If w is 0 or 1, these constraints are violated. The smallest allowed `RawExponent.bitWidth`

is 2.

e. See previous

f. Definitely permitted (but no IEEE 754 basic format is in this situation).

Great, thanks!

Also, I just noticed that `Float`

has `UInt`

as its `RawExponent`

type, but `UInt32`

as its `RawSignificand`

.

What’s the rationale for making the significand fixed-size and the exponent platform-word-sized?

Very weak. There were some convenience factors owing to the limitations of the (radically different) integer protocols we had at the time that work was done, but also: `UInt`

is big enough for every floating-point type you're likely to encounter in normal use, ever, so having a single type that matches is a nice convenience. That's not true of any efficient type for significands. (The better question, then, is why do we have the `RawExponent`

associated type at all, instead of just using `UInt`

, and the answer to that is basically "an overabundance of caution").

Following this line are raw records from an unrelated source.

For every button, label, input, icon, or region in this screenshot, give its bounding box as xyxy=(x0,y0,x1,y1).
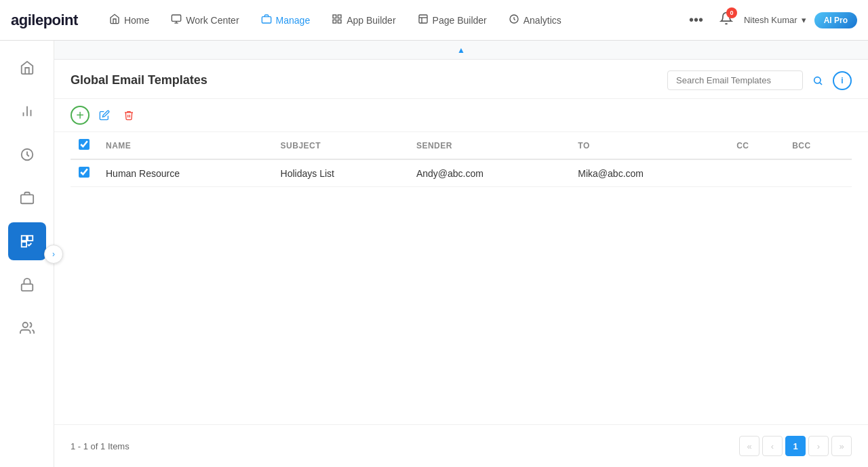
ai-pro-button[interactable]: AI Pro xyxy=(814,12,857,28)
svg-rect-0 xyxy=(172,15,181,21)
table-header-row: NAME SUBJECT SENDER TO CC BCC xyxy=(71,132,852,159)
header-cc: CC xyxy=(728,132,784,159)
sidebar-item-team[interactable] xyxy=(8,309,46,347)
svg-point-21 xyxy=(22,323,27,327)
pagination: 1 - 1 of 1 Items « ‹ 1 › » xyxy=(54,424,868,467)
info-button[interactable]: i xyxy=(833,71,852,90)
sidebar-item-grid-check[interactable] xyxy=(8,222,46,260)
nav-workcenter[interactable]: Work Center xyxy=(161,8,248,32)
page-info: 1 - 1 of 1 Items xyxy=(71,441,130,451)
svg-rect-20 xyxy=(21,284,33,291)
edit-button[interactable] xyxy=(95,106,114,125)
nav-analytics[interactable]: Analytics xyxy=(499,8,571,32)
row-bcc xyxy=(784,159,852,187)
search-area: i xyxy=(667,70,852,90)
svg-rect-6 xyxy=(338,20,342,23)
logo: agilepoint xyxy=(11,12,78,29)
sidebar: › xyxy=(0,41,54,467)
sidebar-item-analytics[interactable] xyxy=(8,92,46,130)
svg-rect-7 xyxy=(333,20,336,23)
chart-icon xyxy=(509,14,519,26)
nav-appbuilder[interactable]: App Builder xyxy=(322,8,405,32)
sidebar-item-briefcase[interactable] xyxy=(8,179,46,217)
add-button[interactable]: + xyxy=(71,106,90,125)
row-name: Human Resource xyxy=(98,159,273,187)
nav-workcenter-label: Work Center xyxy=(186,15,239,26)
row-subject: Holidays List xyxy=(273,159,408,187)
svg-rect-4 xyxy=(333,15,336,18)
top-nav: agilepoint Home Work Center xyxy=(0,0,868,41)
row-checkbox-cell xyxy=(71,159,98,187)
last-page-button[interactable]: » xyxy=(831,436,852,456)
header-bcc: BCC xyxy=(784,132,852,159)
collapse-icon: ▲ xyxy=(457,45,465,55)
notifications-button[interactable]: 0 xyxy=(717,9,736,31)
svg-line-23 xyxy=(820,83,822,85)
header-to: TO xyxy=(570,132,728,159)
header-checkbox-col xyxy=(71,132,98,159)
user-menu-button[interactable]: Nitesh Kumar ▾ xyxy=(744,15,806,25)
row-cc xyxy=(728,159,784,187)
first-page-button[interactable]: « xyxy=(739,436,760,456)
svg-rect-5 xyxy=(338,15,342,18)
header-subject: SUBJECT xyxy=(273,132,408,159)
main-content: ▲ Global Email Templates i + xyxy=(54,41,868,467)
toolbar: + xyxy=(54,99,868,132)
email-templates-table: NAME SUBJECT SENDER TO CC BCC Human Reso… xyxy=(71,132,852,187)
table-wrap: NAME SUBJECT SENDER TO CC BCC Human Reso… xyxy=(54,132,868,424)
logo-agile: agilepoint xyxy=(11,12,78,28)
monitor-icon xyxy=(171,14,182,26)
nav-home-label: Home xyxy=(124,15,149,26)
page-controls: « ‹ 1 › » xyxy=(739,436,852,456)
page-title: Global Email Templates xyxy=(71,73,208,87)
svg-rect-19 xyxy=(21,242,26,247)
layout-icon xyxy=(418,14,429,26)
nav-more[interactable]: ••• xyxy=(684,9,709,31)
delete-button[interactable] xyxy=(119,106,138,125)
sidebar-item-timer[interactable] xyxy=(8,136,46,174)
sidebar-item-home[interactable] xyxy=(8,49,46,87)
nav-home[interactable]: Home xyxy=(100,8,159,32)
nav-analytics-label: Analytics xyxy=(524,15,561,26)
page-header: Global Email Templates i xyxy=(54,60,868,99)
nav-manage-label: Manage xyxy=(276,15,311,26)
home-icon xyxy=(109,14,120,26)
next-page-button[interactable]: › xyxy=(808,436,829,456)
nav-links: Home Work Center Manage xyxy=(100,8,684,32)
row-checkbox[interactable] xyxy=(79,167,90,178)
notif-badge: 0 xyxy=(726,7,737,18)
chevron-down-icon: ▾ xyxy=(802,15,806,25)
prev-page-button[interactable]: ‹ xyxy=(762,436,783,456)
user-name: Nitesh Kumar xyxy=(744,15,797,25)
svg-rect-3 xyxy=(262,17,271,23)
select-all-checkbox[interactable] xyxy=(79,139,90,150)
layout: › ▲ Global Email Templates i + xyxy=(0,41,868,467)
nav-manage[interactable]: Manage xyxy=(252,8,320,32)
svg-rect-16 xyxy=(20,195,33,203)
svg-rect-8 xyxy=(419,15,427,23)
collapse-bar[interactable]: ▲ xyxy=(54,41,868,60)
search-button[interactable] xyxy=(808,71,827,90)
table-body: Human Resource Holidays List Andy@abc.co… xyxy=(71,159,852,187)
nav-appbuilder-label: App Builder xyxy=(347,15,395,26)
svg-point-22 xyxy=(814,77,821,83)
svg-rect-17 xyxy=(21,236,26,241)
header-name: NAME xyxy=(98,132,273,159)
briefcase-icon xyxy=(261,14,272,26)
sidebar-toggle[interactable]: › xyxy=(44,245,63,264)
nav-right: ••• 0 Nitesh Kumar ▾ AI Pro xyxy=(684,9,857,31)
nav-pagebuilder[interactable]: Page Builder xyxy=(408,8,496,32)
table-row: Human Resource Holidays List Andy@abc.co… xyxy=(71,159,852,187)
nav-pagebuilder-label: Page Builder xyxy=(433,15,487,26)
page-1-button[interactable]: 1 xyxy=(785,436,806,456)
row-to: Mika@abc.com xyxy=(570,159,728,187)
search-input[interactable] xyxy=(667,70,803,90)
sidebar-item-lock[interactable] xyxy=(8,266,46,304)
grid-icon xyxy=(332,14,342,26)
row-sender: Andy@abc.com xyxy=(408,159,570,187)
header-sender: SENDER xyxy=(408,132,570,159)
svg-rect-18 xyxy=(27,236,32,241)
logo-text: agilepoint xyxy=(11,12,78,29)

Is it mandatory that the significand bits are used for that purpose, or could there be an additional dedicated bit in the type?

For example, `Float80`

has an extra bit which indicates, essentially, `isNormal`

. Could the same strategy be used for distinguishing NaNs?

You're going a bit off the rails of what IEEE 754 defined, historically.

However, the new (2018) standard comes to the rescue with some clarity:

NOTE 3—For binary formats, the precision p should be at least 3, as some numerical properties do not hold for lower precisions.

Similarly, emax should be at least 2 to support the operations listed in 9.2.

So the significand should have at least three bits (one of which may be implicit), separate from the need to encode qNaN and sNaN.